If approved, the Casino Canberra redevelopment would include two hotels, high-end dining, bars, cafes and luxury retail.

Aquis stands down staff from Canberra casino

Aquis Entertainment’s deal with Blue Whale Entertainment was called off after the two gaming entities were negotiating for more than a year, until Aquis was forced to pull the deal off the table because Australian gaming regulators weren’t satisfied with the takeover.

Calvin Ayre reported in April that Aquis has taken a major hit after the shutdown of Australian casinos, cutting staff and salaries and letting go of 90 per cent of its workforce.

A week ago, Australian Prime Minister Scott Morrison issued an order to all public venues such as bars, restaurants and casinos to shut down for “up to six months”.

Aquis, which is behind Casino Canberra diligently followed instructions, but without damage to its international operations.

Of the 235 employees working for the company, 190 are already on a forced vacation, and another 20 are soon to be let go.

In an Australian Securities Exchange filing, Aquis explains, “The Casino Canberra operations ceased prior to 12 noon on Monday, 23 March 2020.

“As a result, the company has made the very difficult but unavoidable decision to stand down approximately 90 per cent of our 235 employees.

“We have completed the initial stand down of approximately 190 operations employees and are currently in the process of standing down a further 20 employees following a controlled shut down of the property.”

Aquis doesn’t specify whether or not it plans on helping furloughed employees, as has been the case with some other casino operators forced into temporary hibernation.

It added that its chief executive Alison Gallaugher is going to take a 50 per cent pay cut from A$300,000 to A$150,000 and other executives are going to see a 48 per cent.

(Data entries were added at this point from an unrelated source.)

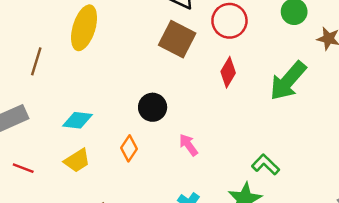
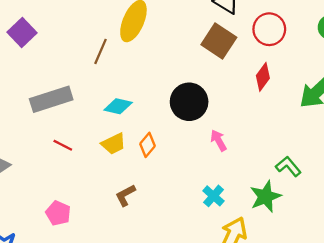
brown line: (36, 61) -> (101, 51), moved
black circle: (153, 107) -> (189, 102), size x1.4
orange diamond: (129, 148) -> (148, 145), moved

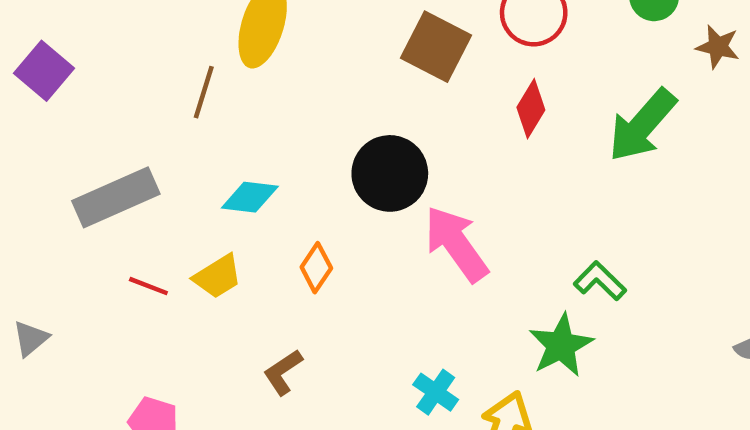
pink arrow: (219, 140) -> (456, 244), size x1.8
yellow trapezoid: (114, 144) -> (218, 277), moved
cyan cross: (214, 196) -> (436, 392), moved

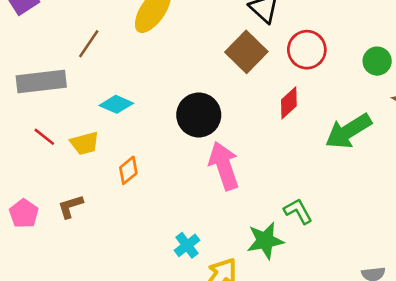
brown line: (204, 92) -> (89, 44), moved
orange diamond: (316, 268) -> (128, 170), moved
brown L-shape: (283, 372) -> (70, 206), moved

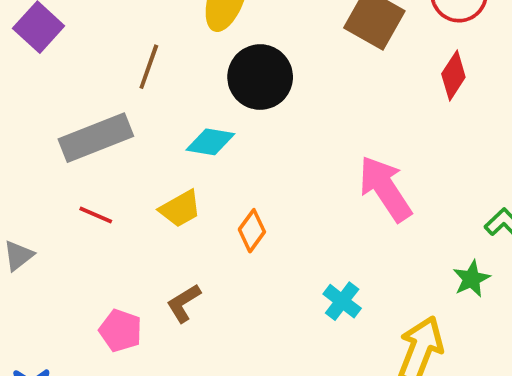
black circle: (199, 115) -> (260, 77), moved
red line: (44, 137) -> (96, 215), moved
green star: (265, 241) -> (471, 279), size x0.7
cyan cross: (187, 245) -> (342, 301), moved

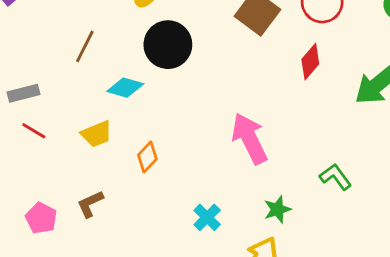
brown line: (149, 67) -> (85, 46), moved
gray rectangle: (96, 138) -> (23, 93), moved, size x0.6
green star: (471, 279) -> (277, 209), moved

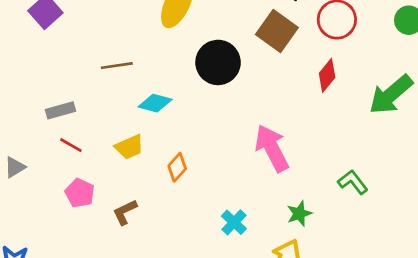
black circle: (168, 45) -> (218, 62), moved
brown line: (85, 46) -> (117, 66), turned 56
pink pentagon: (41, 218) -> (80, 193), moved

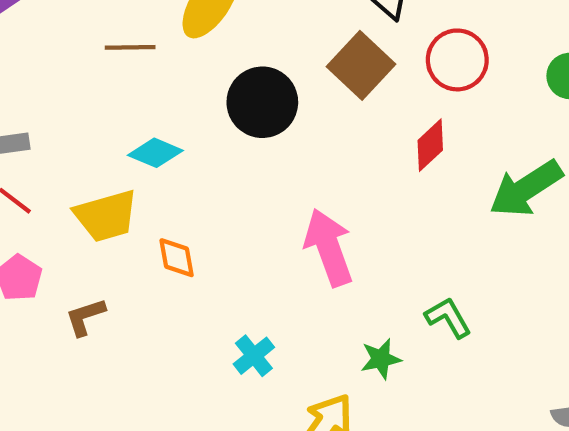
brown line: (117, 66) -> (130, 47), moved
yellow trapezoid: (129, 147) -> (106, 216), size x1.4
orange diamond: (177, 167) -> (177, 258), turned -60
green star: (299, 214) -> (381, 359), moved

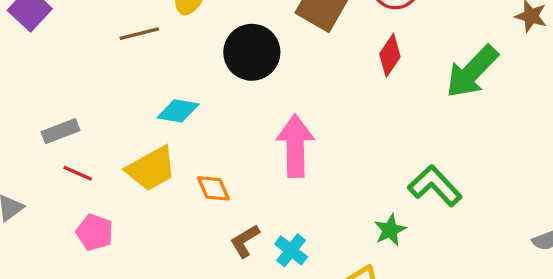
pink arrow: (329, 248) -> (295, 146), moved, turned 32
brown L-shape: (85, 317) -> (245, 241), moved
green L-shape: (448, 318) -> (435, 186), size x1.4

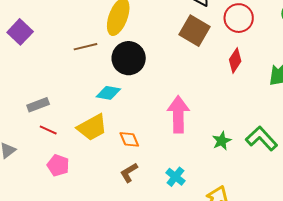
black circle: (252, 52) -> (129, 58), moved
green star: (390, 230) -> (222, 141), moved
brown L-shape: (245, 241) -> (129, 173), moved

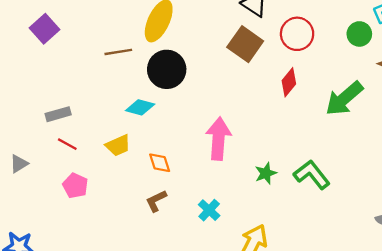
yellow trapezoid: (92, 127) -> (118, 145), size x0.7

In addition, non-executive directors of the board will not collect any fees while the shutdown is in place.

Gallaugher added in the statement: “This will likely be the toughest challenge that any of our employees have faced in their lifetimes.

“The executive team is committed and devoted to this business and will do our very best to bring the company through this shut down and then rebuild it for our team and patrons.”